Yes 36 seems to be correct. I too was getting the same answer but my cases were a bit different than yours. I have posted the solution. If the order of selection had mattered then answer would be 36* 4!=864.

- 2 years, 6 months ago

Yes,correct.It should be 864 had the order of selection mattered.

- 2 years, 6 months ago

Here's mine.

Case 1: Group 2 with any number other than 6 (since 4 and 8 are alredy grouped) and group the remaining among themselves in any manner.

Case 2: None of the evens are paired. So, the pairing of the odds with the evens can be done in 4! ways.

Edit: I get your arguement.

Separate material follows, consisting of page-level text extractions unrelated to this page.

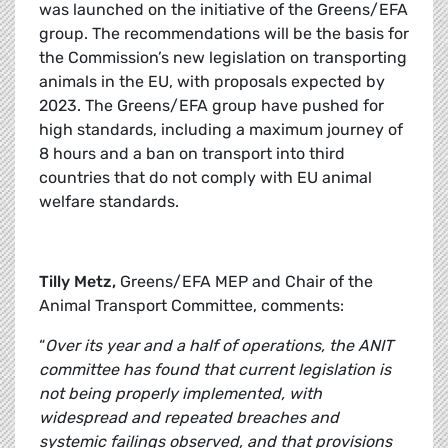
was launched on the initiative of the Greens/EFA
group. The recommendations will be the basis for
the Commission’s new legislation on transporting
animals in the EU, with proposals expected by
2023. The Greens/EFA group have pushed for
high standards, including a maximum journey of
8 hours and a ban on transport into third
countries that do not comply with EU animal
welfare standards.
Tilly Metz,
Greens/EFA MEP and Chair of the
Animal Transport Committee, comments:
“
Over its year and a half of operations, the ANIT
committee has found that current legislation is
not being properly implemented, with
widespread and repeated breaches and
systemic failings observed, and that provisions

But then, what's the flaw in mine?

- 2 years, 6 months ago

You have added the number of ways of case 1 and case 2 incorrectly.Even by your method the answer is 36.

- 2 years, 6 months ago

Comment deleted Apr 30, 2016

I think you have interpreted the problem statement incorrectly.You do not have to select 4 numbers.You have to select 4 PAIRS of numbers such that the gcd of two numbers in each PAIR is not 2.For example, one possible selection could be {(2,9) , (3,8) , (4,7) , and (5,6)}.

- 2 years, 6 months ago

Sorry.

- 2 years, 6 months ago

No problem. I have editted the problem so as to ensure clarity of the problem statement.